[Available data — start]

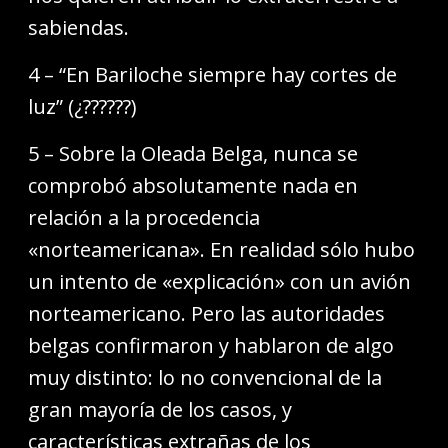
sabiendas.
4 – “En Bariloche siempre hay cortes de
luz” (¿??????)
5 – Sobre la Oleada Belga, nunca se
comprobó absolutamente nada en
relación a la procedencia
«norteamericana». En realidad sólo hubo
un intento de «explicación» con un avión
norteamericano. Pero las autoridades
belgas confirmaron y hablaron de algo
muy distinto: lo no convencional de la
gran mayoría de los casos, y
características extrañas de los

[Available data — finish]
[Available data — start]

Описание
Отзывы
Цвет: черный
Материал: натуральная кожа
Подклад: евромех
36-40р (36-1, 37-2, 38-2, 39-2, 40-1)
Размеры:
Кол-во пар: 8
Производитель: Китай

[Available data — finish]
[Available data — start]

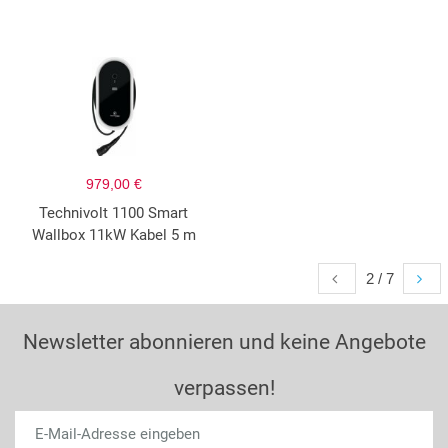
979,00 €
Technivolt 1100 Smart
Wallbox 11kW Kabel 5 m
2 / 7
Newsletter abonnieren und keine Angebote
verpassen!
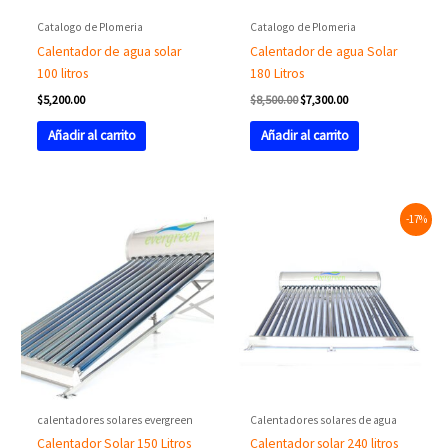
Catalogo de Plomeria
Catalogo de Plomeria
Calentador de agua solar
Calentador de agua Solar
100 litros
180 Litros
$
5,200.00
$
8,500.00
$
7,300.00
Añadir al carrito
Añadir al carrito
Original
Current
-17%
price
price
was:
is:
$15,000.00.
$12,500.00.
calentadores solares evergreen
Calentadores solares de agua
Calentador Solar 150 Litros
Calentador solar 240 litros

[Available data — finish]

**Task description:**
For every line of the records above that holds the word "agua", count one, and state the total only.

**Answer box:**
3